◆ Required action ◆
Using the data below, output the first line and every line after it up to and including the line containing "The height and width of the screenshot is (2576, 727).", exactly as written and with nothing added.

::: Dataset excerpts :::

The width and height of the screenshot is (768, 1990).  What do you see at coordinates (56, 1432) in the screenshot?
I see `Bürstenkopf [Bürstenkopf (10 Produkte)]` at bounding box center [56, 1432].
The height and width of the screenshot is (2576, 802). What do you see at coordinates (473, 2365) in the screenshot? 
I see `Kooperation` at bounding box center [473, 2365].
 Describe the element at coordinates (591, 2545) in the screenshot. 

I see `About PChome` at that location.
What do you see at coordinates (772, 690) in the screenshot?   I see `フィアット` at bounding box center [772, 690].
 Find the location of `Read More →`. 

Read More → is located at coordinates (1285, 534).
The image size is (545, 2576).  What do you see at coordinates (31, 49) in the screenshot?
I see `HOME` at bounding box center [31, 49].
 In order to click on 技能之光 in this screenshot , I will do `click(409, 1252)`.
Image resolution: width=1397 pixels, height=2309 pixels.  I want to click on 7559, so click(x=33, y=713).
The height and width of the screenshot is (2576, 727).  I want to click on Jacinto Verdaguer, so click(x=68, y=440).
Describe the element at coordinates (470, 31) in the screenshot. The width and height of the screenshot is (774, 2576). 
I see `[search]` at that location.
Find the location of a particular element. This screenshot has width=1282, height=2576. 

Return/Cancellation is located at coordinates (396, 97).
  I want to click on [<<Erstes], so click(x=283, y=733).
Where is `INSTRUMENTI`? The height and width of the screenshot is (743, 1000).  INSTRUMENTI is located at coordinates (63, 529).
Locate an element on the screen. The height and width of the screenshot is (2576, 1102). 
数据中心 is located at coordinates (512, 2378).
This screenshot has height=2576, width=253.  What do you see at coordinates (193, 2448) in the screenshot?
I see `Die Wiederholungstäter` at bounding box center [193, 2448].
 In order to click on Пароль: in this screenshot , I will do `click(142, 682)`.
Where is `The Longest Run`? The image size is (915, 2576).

:::

◆ Reply ◆
The width and height of the screenshot is (768, 1990).  What do you see at coordinates (56, 1432) in the screenshot?
I see `Bürstenkopf [Bürstenkopf (10 Produkte)]` at bounding box center [56, 1432].
The height and width of the screenshot is (2576, 802). What do you see at coordinates (473, 2365) in the screenshot? 
I see `Kooperation` at bounding box center [473, 2365].
 Describe the element at coordinates (591, 2545) in the screenshot. 

I see `About PChome` at that location.
What do you see at coordinates (772, 690) in the screenshot?   I see `フィアット` at bounding box center [772, 690].
 Find the location of `Read More →`. 

Read More → is located at coordinates (1285, 534).
The image size is (545, 2576).  What do you see at coordinates (31, 49) in the screenshot?
I see `HOME` at bounding box center [31, 49].
 In order to click on 技能之光 in this screenshot , I will do `click(409, 1252)`.
Image resolution: width=1397 pixels, height=2309 pixels.  I want to click on 7559, so click(x=33, y=713).
The height and width of the screenshot is (2576, 727).  I want to click on Jacinto Verdaguer, so click(x=68, y=440).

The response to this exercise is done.